Guys at my high school complained that no one involved in important cases talked to them, so they were forced to write stories based on very little substance (and based on anonymous sources) all the time. It was not big deal.
Turn off the autocomplete function or you will eventually embarrass yourself.
Once you combine it with drinking and emailing late at night it is absolutely disastrous.
I am not an attorney at law, but as the late the Rev. Samuel Rutherford says in his Lex Rex or the Law and the Prince, a ruler who acts adversely to the interests of his subjects ought not to be allowed to rule.

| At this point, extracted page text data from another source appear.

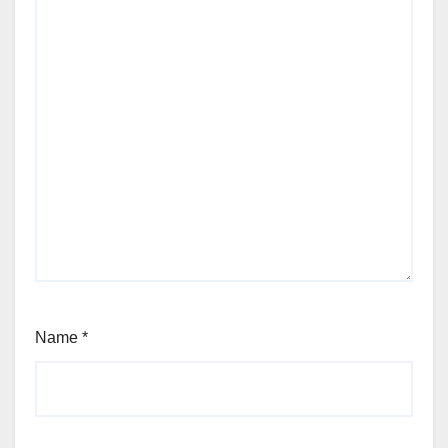
Name
*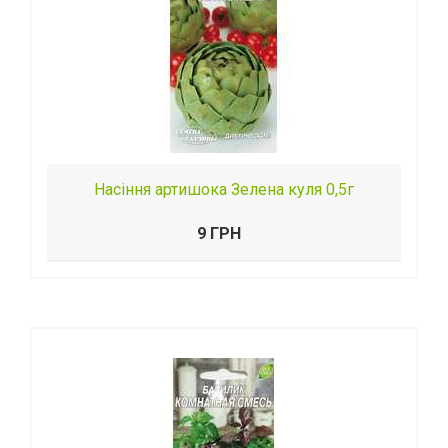
Насіння артишока Зелена куля 0,5г
9 ГРН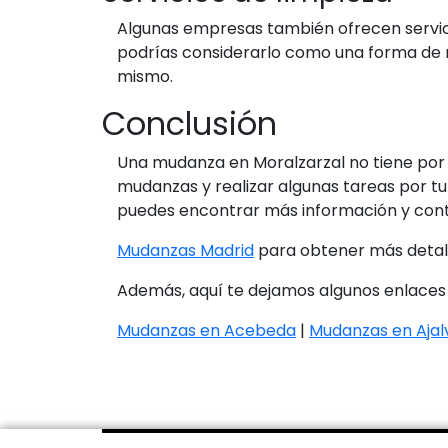
Algunas empresas también ofrecen servici
podrías considerarlo como una forma de r
mismo.
Conclusión
Una mudanza en Moralzarzal no tiene por q
mudanzas y realizar algunas tareas por tu
puedes encontrar más información y cont
Mudanzas Madrid
para obtener más detall
Además, aquí te dejamos algunos enlaces
Mudanzas en Acebeda
|
Mudanzas en Ajalv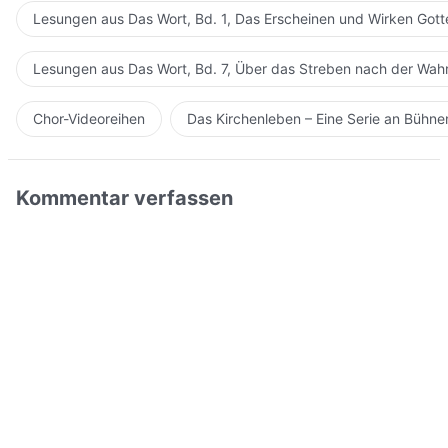
Lesungen aus Das Wort, Bd. 1, Das Erscheinen und Wirken Gott
Lesungen aus Das Wort, Bd. 7, Über das Streben nach der Wahr
Chor-Videoreihen
Das Kirchenleben – Eine Serie an Bühn
Kommentar verfassen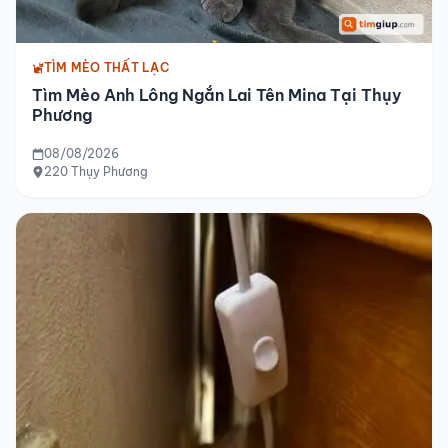
TÌM MÈO THẤT LẠC
Tìm Mèo Anh Lông Ngắn Lai Tên Mina Tại Thụy
Phương
08/08/2026
220 Thụy Phương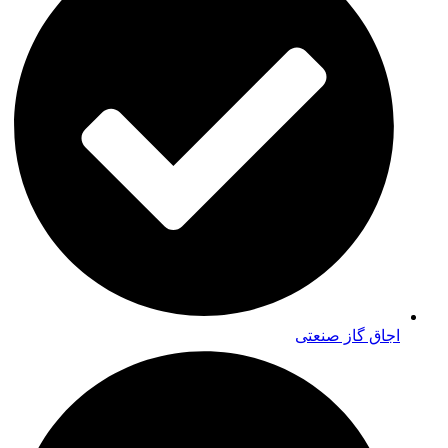
اجاق گاز صنعتی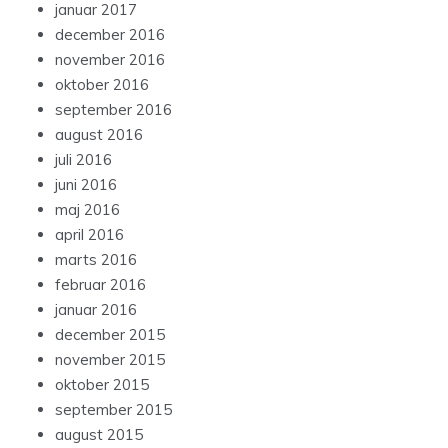
januar 2017
december 2016
november 2016
oktober 2016
september 2016
august 2016
juli 2016
juni 2016
maj 2016
april 2016
marts 2016
februar 2016
januar 2016
december 2015
november 2015
oktober 2015
september 2015
august 2015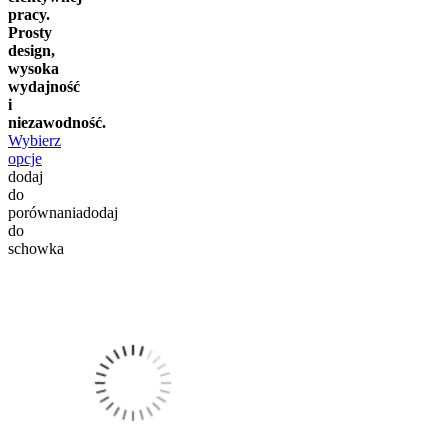
pracy.
Prosty
design,
wysoka
wydajność
i
niezawodność.
Wybierz
opcje
dodaj
do
porównania
dodaj
do
schowka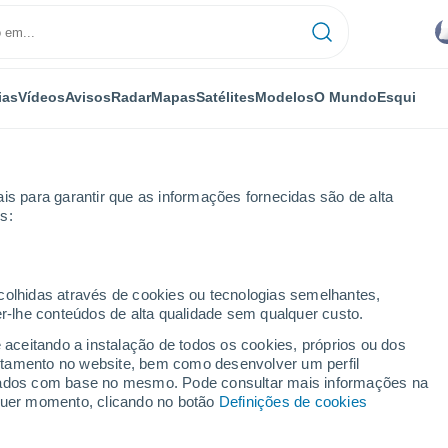
ias
Vídeos
Avisos
Radar
Mapas
Satélites
Modelos
O Mundo
Esqui
is para garantir que as informações fornecidas são de alta
s:
ecolhidas através de cookies ou tecnologias semelhantes,
er-lhe conteúdos de alta qualidade sem qualquer custo.
e aceitando a instalação de todos os cookies, próprios ou dos
rtamento no website, bem como desenvolver um perfil
...
lizados com base no mesmo. Pode consultar mais informações na
lquer momento, clicando no botão
Definições de cookies
Por horas
Intervalos nublados nas
próximas horas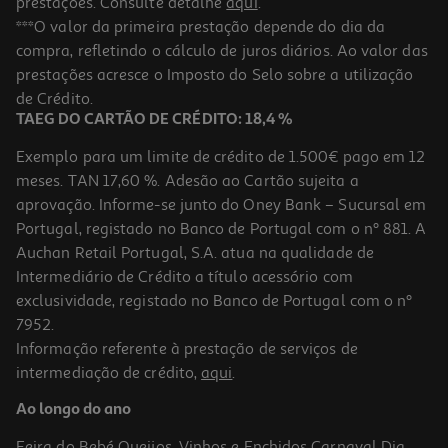
prestações. Consulte detalhe
aqui
.
***O valor da primeira prestação depende do dia da
compra, refletindo o cálculo de juros diários. Ao valor das
prestações acresce o Imposto do Selo sobre a utilização
de Crédito.
TAEG DO CARTÃO DE CRÉDITO: 18,4 %
Exemplo para um limite de crédito de 1.500€ pago em 12
meses. TAN 17,60 %. Adesão ao Cartão sujeita a
aprovação. Informe-se junto do Oney Bank – Sucursal em
Portugal, registado no Banco de Portugal com o nº 881. A
Auchan Retail Portugal, S.A. atua na qualidade de
Intermediário de Crédito a título acessório com
exclusividade, registado no Banco de Portugal com o nº
7952.
Informação referente à prestação de serviços de
intermediação de crédito,
aqui
.
Ao longo do ano
Feira do Bebé
Queijos, Vinhos e Enchidos
Carnaval
Dia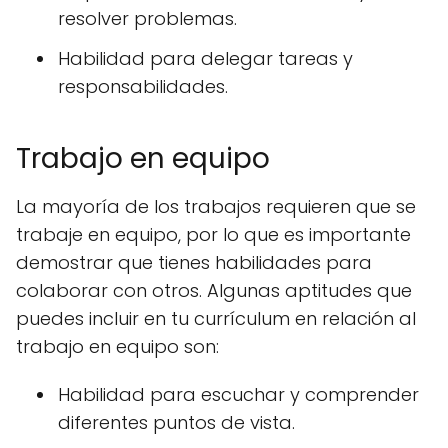
resolver problemas.
Habilidad para delegar tareas y
responsabilidades.
Trabajo en equipo
La mayoría de los trabajos requieren que se
trabaje en equipo, por lo que es importante
demostrar que tienes habilidades para
colaborar con otros. Algunas aptitudes que
puedes incluir en tu currículum en relación al
trabajo en equipo son:
Habilidad para escuchar y comprender
diferentes puntos de vista.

Protecting a pharmaceutical giant which is almost definitely acting illegally, as judges are doing with respect to Eli Lilly & Co. and its marketing of Zyprexa, is a violation of intellect and conscience, in my opinion. Zyprexa consumption often leads to high blood sugar and development of Diabetes Mellitus, a serious incurable, in this case unnecessary, disease.
Richard M. Greene '51, Ignacio, Colo.
any word on the identity of the Pepper atty who mistakenly sent out that email??